**PROBLEM DETAILS**
Could you return the entire listing below exactly as written?

**GIVEN DATA**
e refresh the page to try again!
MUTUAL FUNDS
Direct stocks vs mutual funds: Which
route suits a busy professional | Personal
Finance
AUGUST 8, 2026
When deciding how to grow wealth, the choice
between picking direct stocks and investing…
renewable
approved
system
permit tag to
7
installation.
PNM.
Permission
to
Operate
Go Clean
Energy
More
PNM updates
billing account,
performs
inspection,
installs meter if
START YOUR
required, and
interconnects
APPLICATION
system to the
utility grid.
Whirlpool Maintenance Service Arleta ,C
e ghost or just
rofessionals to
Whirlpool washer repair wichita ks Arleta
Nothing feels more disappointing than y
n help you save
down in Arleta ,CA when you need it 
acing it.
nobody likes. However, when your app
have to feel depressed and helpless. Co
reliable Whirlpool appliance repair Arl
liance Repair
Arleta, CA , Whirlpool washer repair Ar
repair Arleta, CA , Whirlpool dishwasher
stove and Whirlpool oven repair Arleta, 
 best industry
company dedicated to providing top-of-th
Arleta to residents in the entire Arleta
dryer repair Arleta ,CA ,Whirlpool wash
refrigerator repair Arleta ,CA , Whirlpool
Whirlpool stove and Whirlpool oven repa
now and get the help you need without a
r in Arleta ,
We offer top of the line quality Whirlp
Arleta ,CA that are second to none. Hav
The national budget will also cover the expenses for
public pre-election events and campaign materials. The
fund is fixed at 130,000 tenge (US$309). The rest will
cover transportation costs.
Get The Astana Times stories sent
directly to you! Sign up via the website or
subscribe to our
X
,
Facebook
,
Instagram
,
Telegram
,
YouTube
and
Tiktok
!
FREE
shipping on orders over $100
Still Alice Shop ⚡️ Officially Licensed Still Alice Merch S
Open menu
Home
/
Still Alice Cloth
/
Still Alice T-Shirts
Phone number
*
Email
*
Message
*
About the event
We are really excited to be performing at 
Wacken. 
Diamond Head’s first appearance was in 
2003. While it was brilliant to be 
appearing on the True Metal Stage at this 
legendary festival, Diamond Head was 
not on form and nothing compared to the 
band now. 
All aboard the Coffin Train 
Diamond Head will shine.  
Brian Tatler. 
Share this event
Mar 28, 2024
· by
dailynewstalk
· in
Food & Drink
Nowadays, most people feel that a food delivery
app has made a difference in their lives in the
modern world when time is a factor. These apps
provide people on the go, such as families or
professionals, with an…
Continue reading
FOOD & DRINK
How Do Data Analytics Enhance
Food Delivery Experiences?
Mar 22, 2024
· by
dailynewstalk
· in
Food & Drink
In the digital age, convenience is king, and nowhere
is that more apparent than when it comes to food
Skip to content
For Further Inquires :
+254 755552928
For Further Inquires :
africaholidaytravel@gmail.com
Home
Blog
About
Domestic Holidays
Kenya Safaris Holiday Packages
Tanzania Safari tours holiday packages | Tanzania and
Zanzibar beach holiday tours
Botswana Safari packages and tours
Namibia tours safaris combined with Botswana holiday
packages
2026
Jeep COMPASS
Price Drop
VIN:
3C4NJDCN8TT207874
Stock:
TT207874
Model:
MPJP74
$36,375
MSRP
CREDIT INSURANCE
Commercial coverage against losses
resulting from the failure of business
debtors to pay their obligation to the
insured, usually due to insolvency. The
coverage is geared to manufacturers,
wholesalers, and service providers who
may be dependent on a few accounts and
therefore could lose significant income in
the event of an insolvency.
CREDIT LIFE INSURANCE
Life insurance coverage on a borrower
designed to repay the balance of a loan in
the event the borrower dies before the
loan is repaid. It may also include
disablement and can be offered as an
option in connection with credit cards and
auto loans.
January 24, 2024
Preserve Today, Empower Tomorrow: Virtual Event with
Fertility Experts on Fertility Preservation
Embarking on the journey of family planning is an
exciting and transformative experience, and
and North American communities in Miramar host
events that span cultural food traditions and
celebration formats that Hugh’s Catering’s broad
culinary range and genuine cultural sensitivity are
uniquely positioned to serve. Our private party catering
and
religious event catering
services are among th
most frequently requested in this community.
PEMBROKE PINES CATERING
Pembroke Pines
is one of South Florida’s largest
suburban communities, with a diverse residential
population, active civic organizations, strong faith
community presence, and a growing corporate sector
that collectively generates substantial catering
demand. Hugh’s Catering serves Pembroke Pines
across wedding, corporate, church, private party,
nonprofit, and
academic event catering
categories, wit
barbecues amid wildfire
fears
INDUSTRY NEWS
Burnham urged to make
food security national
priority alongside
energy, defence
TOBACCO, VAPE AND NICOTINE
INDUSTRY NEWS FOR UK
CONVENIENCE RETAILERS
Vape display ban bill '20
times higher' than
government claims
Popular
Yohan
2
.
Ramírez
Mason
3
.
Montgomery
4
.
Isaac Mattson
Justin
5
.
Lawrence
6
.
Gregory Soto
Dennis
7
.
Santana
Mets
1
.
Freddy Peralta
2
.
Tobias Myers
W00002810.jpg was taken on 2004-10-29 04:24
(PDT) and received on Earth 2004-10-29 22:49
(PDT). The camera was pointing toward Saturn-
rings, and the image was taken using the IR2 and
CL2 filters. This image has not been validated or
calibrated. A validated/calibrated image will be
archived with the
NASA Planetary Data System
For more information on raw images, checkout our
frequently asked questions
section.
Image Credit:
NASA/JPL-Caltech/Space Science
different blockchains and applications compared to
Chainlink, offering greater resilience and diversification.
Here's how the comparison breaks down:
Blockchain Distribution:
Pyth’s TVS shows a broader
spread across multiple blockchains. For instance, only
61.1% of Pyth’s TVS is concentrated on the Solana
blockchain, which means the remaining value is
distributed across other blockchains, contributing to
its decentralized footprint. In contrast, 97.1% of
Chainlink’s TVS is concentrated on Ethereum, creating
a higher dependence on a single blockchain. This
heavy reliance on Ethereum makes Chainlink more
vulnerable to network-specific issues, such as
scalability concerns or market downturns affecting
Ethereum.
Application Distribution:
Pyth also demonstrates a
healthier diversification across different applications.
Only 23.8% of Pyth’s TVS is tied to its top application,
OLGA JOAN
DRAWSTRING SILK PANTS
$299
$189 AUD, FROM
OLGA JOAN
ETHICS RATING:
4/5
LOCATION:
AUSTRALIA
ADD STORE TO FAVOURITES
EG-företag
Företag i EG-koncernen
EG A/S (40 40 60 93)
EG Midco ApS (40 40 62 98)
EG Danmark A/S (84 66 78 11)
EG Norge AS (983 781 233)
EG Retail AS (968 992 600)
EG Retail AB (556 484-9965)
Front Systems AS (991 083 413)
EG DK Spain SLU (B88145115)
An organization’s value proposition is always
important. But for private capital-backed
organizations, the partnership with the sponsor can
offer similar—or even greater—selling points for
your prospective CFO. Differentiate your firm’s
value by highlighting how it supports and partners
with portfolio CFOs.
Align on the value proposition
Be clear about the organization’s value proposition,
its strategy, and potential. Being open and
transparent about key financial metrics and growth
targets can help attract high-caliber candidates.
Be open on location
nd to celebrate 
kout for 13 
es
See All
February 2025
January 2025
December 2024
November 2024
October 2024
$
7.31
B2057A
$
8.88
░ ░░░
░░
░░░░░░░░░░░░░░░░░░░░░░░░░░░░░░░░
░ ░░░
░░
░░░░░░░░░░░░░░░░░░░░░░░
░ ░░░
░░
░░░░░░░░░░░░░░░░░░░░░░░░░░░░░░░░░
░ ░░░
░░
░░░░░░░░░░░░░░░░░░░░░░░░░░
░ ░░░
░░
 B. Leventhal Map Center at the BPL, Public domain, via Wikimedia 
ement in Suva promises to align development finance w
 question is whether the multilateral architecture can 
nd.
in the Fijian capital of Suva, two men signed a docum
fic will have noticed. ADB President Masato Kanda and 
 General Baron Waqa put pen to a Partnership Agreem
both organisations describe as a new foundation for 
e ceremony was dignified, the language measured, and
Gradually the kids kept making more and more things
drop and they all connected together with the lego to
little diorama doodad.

**TASK RESULT**
e refresh the page to try again!
MUTUAL FUNDS
Direct stocks vs mutual funds: Which
route suits a busy professional | Personal
Finance
AUGUST 8, 2026
When deciding how to grow wealth, the choice
between picking direct stocks and investing…
renewable
approved
system
permit tag to
7
installation.
PNM.
Permission
to
Operate
Go Clean
Energy
More
PNM updates
billing account,
performs
inspection,
installs meter if
START YOUR
required, and
interconnects
APPLICATION
system to the
utility grid.
Whirlpool Maintenance Service Arleta ,C
e ghost or just
rofessionals to
Whirlpool washer repair wichita ks Arleta
Nothing feels more disappointing than y
n help you save
down in Arleta ,CA when you need it 
acing it.
nobody likes. However, when your app
have to feel depressed and helpless. Co
reliable Whirlpool appliance repair Arl
liance Repair
Arleta, CA , Whirlpool washer repair Ar
repair Arleta, CA , Whirlpool dishwasher
stove and Whirlpool oven repair Arleta, 
 best industry
company dedicated to providing top-of-th
Arleta to residents in the entire Arleta
dryer repair Arleta ,CA ,Whirlpool wash
refrigerator repair Arleta ,CA , Whirlpool
Whirlpool stove and Whirlpool oven repa
now and get the help you need without a
r in Arleta ,
We offer top of the line quality Whirlp
Arleta ,CA that are second to none. Hav
The national budget will also cover the expenses for
public pre-election events and campaign materials. The
fund is fixed at 130,000 tenge (US$309). The rest will
cover transportation costs.
Get The Astana Times stories sent
directly to you! Sign up via the website or
subscribe to our
X
,
Facebook
,
Instagram
,
Telegram
,
YouTube
and
Tiktok
!
FREE
shipping on orders over $100
Still Alice Shop ⚡️ Officially Licensed Still Alice Merch S
Open menu
Home
/
Still Alice Cloth
/
Still Alice T-Shirts
Phone number
*
Email
*
Message
*
About the event
We are really excited to be performing at 
Wacken. 
Diamond Head’s first appearance was in 
2003. While it was brilliant to be 
appearing on the True Metal Stage at this 
legendary festival, Diamond Head was 
not on form and nothing compared to the 
band now. 
All aboard the Coffin Train 
Diamond Head will shine.  
Brian Tatler. 
Share this event
Mar 28, 2024
· by
dailynewstalk
· in
Food & Drink
Nowadays, most people feel that a food delivery
app has made a difference in their lives in the
modern world when time is a factor. These apps
provide people on the go, such as families or
professionals, with an…
Continue reading
FOOD & DRINK
How Do Data Analytics Enhance
Food Delivery Experiences?
Mar 22, 2024
· by
dailynewstalk
· in
Food & Drink
In the digital age, convenience is king, and nowhere
is that more apparent than when it comes to food
Skip to content
For Further Inquires :
+254 755552928
For Further Inquires :
africaholidaytravel@gmail.com
Home
Blog
About
Domestic Holidays
Kenya Safaris Holiday Packages
Tanzania Safari tours holiday packages | Tanzania and
Zanzibar beach holiday tours
Botswana Safari packages and tours
Namibia tours safaris combined with Botswana holiday
packages
2026
Jeep COMPASS
Price Drop
VIN:
3C4NJDCN8TT207874
Stock:
TT207874
Model:
MPJP74
$36,375
MSRP
CREDIT INSURANCE
Commercial coverage against losses
resulting from the failure of business
debtors to pay their obligation to the
insured, usually due to insolvency. The
coverage is geared to manufacturers,
wholesalers, and service providers who
may be dependent on a few accounts and
therefore could lose significant income in
the event of an insolvency.
CREDIT LIFE INSURANCE
Life insurance coverage on a borrower
designed to repay the balance of a loan in
the event the borrower dies before the
loan is repaid. It may also include
disablement and can be offered as an
option in connection with credit cards and
auto loans.
January 24, 2024
Preserve Today, Empower Tomorrow: Virtual Event with
Fertility Experts on Fertility Preservation
Embarking on the journey of family planning is an
exciting and transformative experience, and
and North American communities in Miramar host
events that span cultural food traditions and
celebration formats that Hugh’s Catering’s broad
culinary range and genuine cultural sensitivity are
uniquely positioned to serve. Our private party catering
and
religious event catering
services are among th
most frequently requested in this community.
PEMBROKE PINES CATERING
Pembroke Pines
is one of South Florida’s largest
suburban communities, with a diverse residential
population, active civic organizations, strong faith
community presence, and a growing corporate sector
that collectively generates substantial catering
demand. Hugh’s Catering serves Pembroke Pines
across wedding, corporate, church, private party,
nonprofit, and
academic event catering
categories, wit
barbecues amid wildfire
fears
INDUSTRY NEWS
Burnham urged to make
food security national
priority alongside
energy, defence
TOBACCO, VAPE AND NICOTINE
INDUSTRY NEWS FOR UK
CONVENIENCE RETAILERS
Vape display ban bill '20
times higher' than
government claims
Popular
Yohan
2
.
Ramírez
Mason
3
.
Montgomery
4
.
Isaac Mattson
Justin
5
.
Lawrence
6
.
Gregory Soto
Dennis
7
.
Santana
Mets
1
.
Freddy Peralta
2
.
Tobias Myers
W00002810.jpg was taken on 2004-10-29 04:24
(PDT) and received on Earth 2004-10-29 22:49
(PDT). The camera was pointing toward Saturn-
rings, and the image was taken using the IR2 and
CL2 filters. This image has not been validated or
calibrated. A validated/calibrated image will be
archived with the
NASA Planetary Data System
For more information on raw images, checkout our
frequently asked questions
section.
Image Credit:
NASA/JPL-Caltech/Space Science
different blockchains and applications compared to
Chainlink, offering greater resilience and diversification.
Here's how the comparison breaks down:
Blockchain Distribution:
Pyth’s TVS shows a broader
spread across multiple blockchains. For instance, only
61.1% of Pyth’s TVS is concentrated on the Solana
blockchain, which means the remaining value is
distributed across other blockchains, contributing to
its decentralized footprint. In contrast, 97.1% of
Chainlink’s TVS is concentrated on Ethereum, creating
a higher dependence on a single blockchain. This
heavy reliance on Ethereum makes Chainlink more
vulnerable to network-specific issues, such as
scalability concerns or market downturns affecting
Ethereum.
Application Distribution:
Pyth also demonstrates a
healthier diversification across different applications.
Only 23.8% of Pyth’s TVS is tied to its top application,
OLGA JOAN
DRAWSTRING SILK PANTS
$299
$189 AUD, FROM
OLGA JOAN
ETHICS RATING:
4/5
LOCATION:
AUSTRALIA
ADD STORE TO FAVOURITES
EG-företag
Företag i EG-koncernen
EG A/S (40 40 60 93)
EG Midco ApS (40 40 62 98)
EG Danmark A/S (84 66 78 11)
EG Norge AS (983 781 233)
EG Retail AS (968 992 600)
EG Retail AB (556 484-9965)
Front Systems AS (991 083 413)
EG DK Spain SLU (B88145115)
An organization’s value proposition is always
important. But for private capital-backed
organizations, the partnership with the sponsor can
offer similar—or even greater—selling points for
your prospective CFO. Differentiate your firm’s
value by highlighting how it supports and partners
with portfolio CFOs.
Align on the value proposition
Be clear about the organization’s value proposition,
its strategy, and potential. Being open and
transparent about key financial metrics and growth
targets can help attract high-caliber candidates.
Be open on location
nd to celebrate 
kout for 13 
es
See All
February 2025
January 2025
December 2024
November 2024
October 2024
$
7.31
B2057A
$
8.88
░ ░░░
░░
░░░░░░░░░░░░░░░░░░░░░░░░░░░░░░░░
░ ░░░
░░
░░░░░░░░░░░░░░░░░░░░░░░
░ ░░░
░░
░░░░░░░░░░░░░░░░░░░░░░░░░░░░░░░░░
░ ░░░
░░
░░░░░░░░░░░░░░░░░░░░░░░░░░
░ ░░░
░░
 B. Leventhal Map Center at the BPL, Public domain, via Wikimedia 
ement in Suva promises to align development finance w
 question is whether the multilateral architecture can 
nd.
in the Fijian capital of Suva, two men signed a docum
fic will have noticed. ADB President Masato Kanda and 
 General Baron Waqa put pen to a Partnership Agreem
both organisations describe as a new foundation for 
e ceremony was dignified, the language measured, and
Gradually the kids kept making more and more things
drop and they all connected together with the lego to
little diorama doodad.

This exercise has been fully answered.